One side of this problem is that most "incurable conditions" are
so poorly understood that no one can say just how long you would
have to be stored until (if and when) a cure was found. Pick a 
time. There is no time at which more than a few people could 
benefit from a cure which everyone believed would come but just
hadn't quite arrived just yet. That's how these things work. If you
really want to use suspended animation for medical reasons, then
you must accept that suspension must go on for an indefinite
period into the future.

And as I said before in a previous message, OF COURSE most 
authorities will oppose this idea. Cryonicists are telling them that
they are wrong. And it will take a major turn in the cast of 
 mind of anyone to realize that our present beliefs (medical and
other) are only very poor approximations to those which people of 
the 21st Century, or the 22nd, or the 23rd will hold. Someday, I
hope, people will learn their limits rather than make the 
al-inclusive claims so many make now, but that day may take 
centuries to come. (And naturally, with Authorities against it,
most ordinary people will find it very hard to accept us, too).
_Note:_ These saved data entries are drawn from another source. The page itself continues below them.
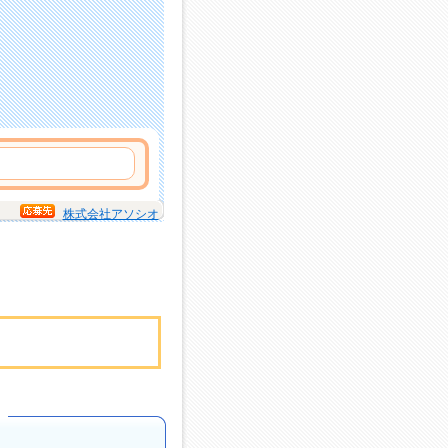
株式会社アソシオ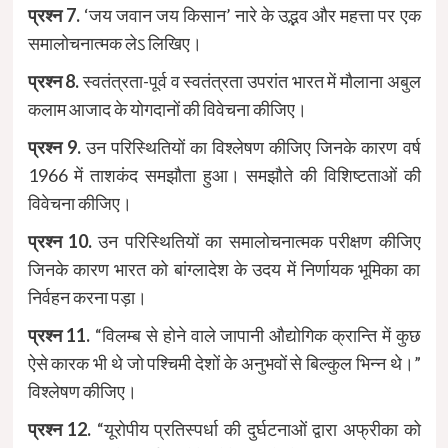
प्रश्न 7.
‘जय जवान जय किसान’ नारे के उद्भव और महत्ता पर एक
समालोचनात्मक लेऽ लिखिए।
प्रश्न 8.
स्वतंत्रता-पूर्व व स्वतंत्रता उपरांत भारत में मौलाना अबुल
कलाम आजाद के योगदानों की विवेचना कीजिए।
प्रश्न 9.
उन परिस्थितियों का विश्लेषण कीजिए जिनके कारण वर्ष
1966 में ताशकंद समझौता हुआ। समझौते की विशिष्टताओं की
विवेचना कीजिए।
प्रश्न 10.
उन परिस्थितियों का समालोचनात्मक परीक्षण कीजिए
जिनके कारण भारत को बांग्लादेश के उदय में निर्णायक भूमिका का
निर्वहन करना पड़ा।
प्रश्न 11.
“विलम्ब से होने वाले जापानी औद्योगिक क्रान्ति में कुछ
ऐसे कारक भी थे जो पश्चिमी देशों के अनुभवों से बिल्कुल भिन्न थे।”
विश्लेषण कीजिए।
प्रश्न 12.
“यूरोपीय प्रतिस्पर्धा की दुर्घटनाओं द्वारा अफ्रीका को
What do you really want from cryonics? I want my chance at 
immortality. But if you expect large numbers of people to flock
to us, and measure the success of cryonics by the number of its
adherents, then you will wait for a long long time. If you expect
even most doctors to accept cryonics then you will be waiting for
a long long time.

I myself feel very glad that at last serious research has once
more started, and was happy to pledge $1000 US to such research 
every year. But I felt glad not because I expected any flood of
new cryonicists but because it would help my own drive for 
immortality (a belief that most people do not hold, and many
would consider hubristic).

So what do you want? 

And finally I must point out, not just for Saul but for everyone,
that it would be the worst decision of all to decide on the basis
of the scanty knowledge we now have, and will have, that because
the brains of previous patients seem irretrievably messed up, 
that they should be thawed out and abandoned. No, I am not saying
that you have said that directly, but once more there remains a
logical implication. To take such an attitude is directly against
that fundamental insight behind cryonics. We must be willing to 
store our patients into the indefinite future, for otherwise we
may someday be ourselves the patients thawed out "because we now
know their condition is incurable".

AS for what cryonics now provides, it provides a POSSIBILITY of
continued life. It is by research that we can make that possibility
much larger for future patients (among which we may well be).
Will cryonics ever "WORK"? Well, for individuals we will someday
bring them back, and cure them of their condition. But there will
aalways be those we do not know how to cure, who lie in suspension
indefinitely waiting for some cure we now cannot even imagine. And
I promise that those patients will seem, to some, good proof that
cryonics has failed, and the lucky survivors will be thought of
not as proof that cryonics has worked but as rare cases of 
purely random success. (After all, everyone knows how to cure
condition X, but those others look quite impossible.... So clearly
cryonics has been almost a total failure).